There are then there was an attempt to slot the iMac into Apple's lineup that at this time went Power Macintosh G3, PowerBook G3, and iMac. Which were listed repeatedly as "Pro, Go, Whoa."

The strapline for that iMac "Whoa" spot on the website ran, "It's okay, you don't have to say anything."

What Apple kept saying once the iMac was shipping in August 1998, and what Apple kept emphasizing about it, was something the company practically never focuses on today. It was all about the price.

'The world's easiest-to-use computer is now the world's easiest-to-own," was one advertising line on Apple's site at the end of 1998. "Blows minds. Not budgets."

A rare case of Apple using price as a selling point
A rare case of Apple using price as a selling point

Apple pushed how you could have an iMac for $30 a month, with no down payment, and no payment at all for almost four months.

Maybe Apple was worrying unnecessarily about whether the iMac would attract customers — or maybe Apple had its strategy spot on. For when the numbers were in, the iMac was a hit.

In its first year on sale, almost two million iMacs were sold — and Apple's market share doubled to 11.2%.

"Almost as important as the sheer number of iMacs being sold was who bought the computers," wrote Owen W. Linzmayer in the 2004 "Apple Confidential 2.0" book. "[It] was revealed that 29.4 percent had never owned a computer before, and 12.5 percent previously owned a Wintel clone but not a Macintosh."

So Jobs took Apple from its death spiral and into success. Before the iMac, buyers had to be conscious that Apple was likely to die, and their resulting hesitation to buy Macs was a key reason that was true.

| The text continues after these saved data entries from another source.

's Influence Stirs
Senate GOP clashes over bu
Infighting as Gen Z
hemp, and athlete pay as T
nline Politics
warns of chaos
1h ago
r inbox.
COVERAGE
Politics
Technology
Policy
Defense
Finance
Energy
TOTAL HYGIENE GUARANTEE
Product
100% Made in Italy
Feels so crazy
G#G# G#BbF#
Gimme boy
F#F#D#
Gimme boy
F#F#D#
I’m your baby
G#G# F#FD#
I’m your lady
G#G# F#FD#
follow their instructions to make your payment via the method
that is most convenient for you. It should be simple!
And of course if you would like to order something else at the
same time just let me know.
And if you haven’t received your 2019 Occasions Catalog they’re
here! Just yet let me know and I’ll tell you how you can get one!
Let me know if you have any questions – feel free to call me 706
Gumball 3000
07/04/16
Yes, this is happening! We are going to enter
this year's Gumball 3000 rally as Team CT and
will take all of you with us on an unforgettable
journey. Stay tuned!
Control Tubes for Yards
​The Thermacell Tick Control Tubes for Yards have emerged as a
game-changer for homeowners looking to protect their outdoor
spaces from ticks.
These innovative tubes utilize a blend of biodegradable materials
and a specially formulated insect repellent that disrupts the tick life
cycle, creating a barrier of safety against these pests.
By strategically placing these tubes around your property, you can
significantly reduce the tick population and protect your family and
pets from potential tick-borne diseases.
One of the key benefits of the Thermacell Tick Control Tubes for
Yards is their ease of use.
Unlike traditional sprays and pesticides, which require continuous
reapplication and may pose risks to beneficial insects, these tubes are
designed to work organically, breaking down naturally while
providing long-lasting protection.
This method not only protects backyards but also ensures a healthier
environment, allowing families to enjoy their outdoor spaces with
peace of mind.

After the original iMac's launch, a whole new market who hadn't heard of Apple's problems, and didn't care, were now buying.

Ripoffs and the future

No good success goes un-copied, and there were of course PCs that were released specifically to capture a piece of that iMac-buying market. None of those manufacturers saw any deeper than Bill Gates had, though, and consequently they made standard, regular PCs that just added bright colors and translucent casings.

It wasn't enough for buyers, but it was enough for Apple to sue firms like Future Power and eMachines. The case took a few months, but both companies ceased their iMac-inspired production lines.

The key thing is that what they missed then is what made the iMac then — and still does. It's never color, it is always that deep understanding that computers are meant to be used by people who are far more interested in their work than in the specifications.

You have to have good enough specifications, good enough technology, but when you sell on processor speed, you lose out to rivals. When you sell on what an iMac can do, you win.

And right at the heart of every iMac from that 1998 model to today, is a very particular design ethos. "Let each element be what it is," Steve Jobs told Jony Ive, according to Linzmayer.

Jobs wanted to keep radically updating the iMac and in autumn 2000, he and Ive were discussing what the next model should be. Walking through his wife Laurene Powell Jobs's garden, Jobs told Ive that "each element has to be true to itself."

"Why have a flat display if you're going to glom all this stuff on its back?" he said. "Why stand a computer on its side when it really wants to be horizontal and on the ground?"

Jobs then said that the New iMac "should look like a sunflower."

Today's iMacs don't look like any kind of fauna. They're close to razor thin, at least compared to those squat, fat, bulbous first iMacs.

But they're still one single device, plus keyboard and mouse, which works for consumers, professionals, scientists and students.

The iMac is forever and always, an all-in-one that is one for all, whether it's the original model with a PowerPC processor, or the latest with Apple Silicon.